Thursday, October 04, 2007

 

Hey Che


Reviled or revered the name Che stirs up a hornets' nest of emotion. Growing up under the rightwing minority government in South Africa I was taught that Che was something like Satan's brother.
Since then I've learned more about the man and his deeds.
This year markes the 40th anniversary of his capture and execution. Enesto “Che” Guevara met his end a Bolivian jungle where he was attempting to spark a peasant uprising.


Some facts about Mr G:



  • Born in Argentina in 1928, Guevara became a Marxist after a motorcycle ride through South America opened his eyes to poverty when he was still a medical student.

  • Guevara witnessed the CIA-backed ouster of reformist President Jacobo Arbenz in Guatemala in 1954. A year later, he met Fidel Castro in Mexico City and joined his revolutionary movement.

  • Guevara suffered from asthma but it did not keep him from playing a leading role in the guerrilla war that Castro waged from Cuba's Sierra Maestra mountains against dictator Fulgencio Batista, who fled the country on New Year's Day 1959.

  • The iconic image of Guevara gazing into the distance with long hair tucked into a black beret was taken in 1960 by Cuban photographer Alberto Korda at a memorial service for victims killed when a freighter loaded with Belgian weapons blew up in Havana's harbour.

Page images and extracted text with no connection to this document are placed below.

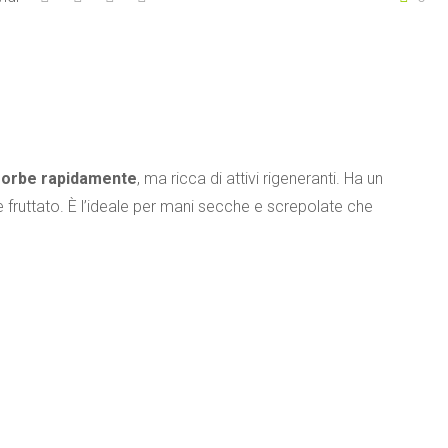
ssorbe rapidamente
, ma ricca di attivi rigeneranti. Ha un
e fruttato. È l’ideale per mani secche e screpolate che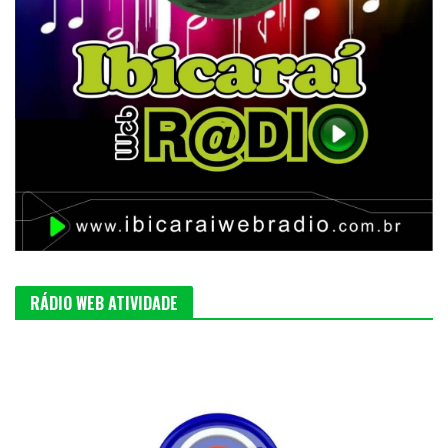
RÁDIO WEB ATIVIDADE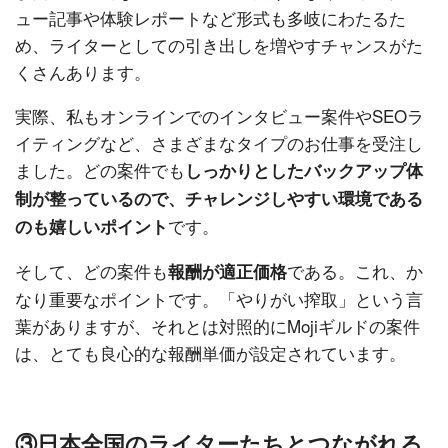
ュー記事や体験レポートなど形式も多岐にわたるた
め、ライターとしての引き出しを増やすチャンスがた
くさんあります。
実際、私もオンラインでのインタビュー案件やSEOラ
イティングなど、さまざまなタイプのお仕事を受注し
ました。どの案件でも
しっかりとしたバックアップ体
制が整っているので、チャレンジしやすい環境である
です。
のも嬉しいポイント
そして、どの案件も
である。これ、か
報酬が適正価格
なり重要なポイントです。「やりがい搾取」という言
葉がありますが、それとは対照的にMojiギルドの案件
は、とても良心的な報酬単価が設定されています。
③日本全国のライターたちとつながれる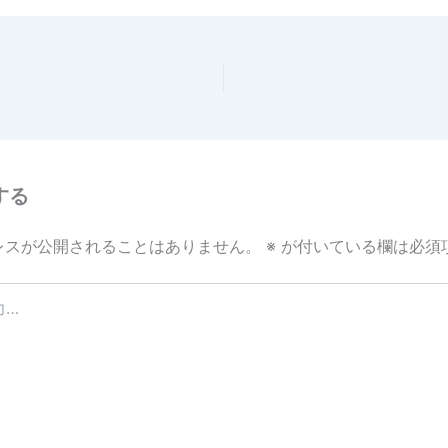
e
する
レスが公開されることはありません。
※
が付いている欄は必須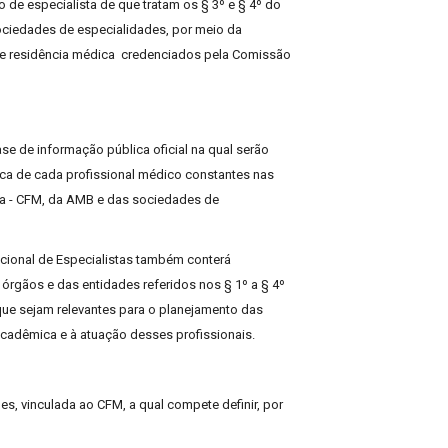
lo de especialista de que tratam os § 3º e § 4º do
 sociedades de especialidades, por meio da
de residência médica credenciados pela Comissão
ase de informação pública oficial na qual serão
ica de cada profissional médico constantes nas
a - CFM, da AMB e das sociedades de
acional de Especialistas também conterá
órgãos e das entidades referidos nos § 1º a § 4º
que sejam relevantes para o planejamento das
acadêmica e à atuação desses profissionais.
s, vinculada ao CFM, a qual compete definir, por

  • Guevara was president of Cuba's central bank for 14 months. He signed all Cuban banknotes with his nickname “Che,” a common Argentine expression meaning “hey.”

  • Seeking to export revolution to Africa, Guevara joined the guerrilla fighters of Laurent Kabila in the Congo in 1965, but was disappointed with their incompetence and infighting and the short-lived Cuban expedition was a fiasco.

  • Guevara left for Bolivia in 1966 to start a new guerrilla movement with the idea of creating “two, three, many Vietnams” in Latin America.

  • He was captured on Oct 8, 1967, and executed the next day by the Bolivian army in a schoolhouse in La Higuera. His hands were severed so they could be used to confirm his identity, and he was buried secretly at an airfield.

  • Guevara's bones were dug up in 1997, returned to Cuba and placed in a mausoleum in Santa Clara, the site of his biggest military victory.

Comments:
A "legend" so to say who was also a narcotraficante and a psycopath that presided over the Cuban Revolution's first firing squads and managed to compose a number of chilling phrases: "Hatred as an element of struggle; unbending hatred for the enemy, which pushes a human being beyond his natural limitations, making him into an effective, violent, selective, and cold-blooded killing machine. This is what our soldiers must become …"

hey inko?
 
That would be as opposed to the American government's drug running, murder, torture, executions and sponsored mayhem, right?
Or against the South African apartheid government's drug pushing of ecstacy on its population huh? Oh hmm, what about the hangings of black nationalists, or the beating to death of Steve Biko. Nice people, these capitalists are.
Not so much a psychopath as a man who didn't let some anonymous man in a white coat carry out his death orders, but did it himself.
 
This "hero" piece of shit also used to watch the execution of his enemies from his office while smoking his favourite cigars... so much for doing it himself.

Not counting the huge human cost of communist ideologies…

Here, have some caviar and vodka… enjoy life while u can you little red aristocrat!
 
Yes, he did watch them. They had been given a trial and convicted, which is more than can be said for the leader of your country who sends his soldiers to rape and kill in the name of democracy and the mighty US dollar.
Yes, Che oversaw the executions and the trials of the criminals of the previous regime. Those days the death sentence was the norm.
And FYIW, I'm not a "little" red aristocract. I'm a big red businessman.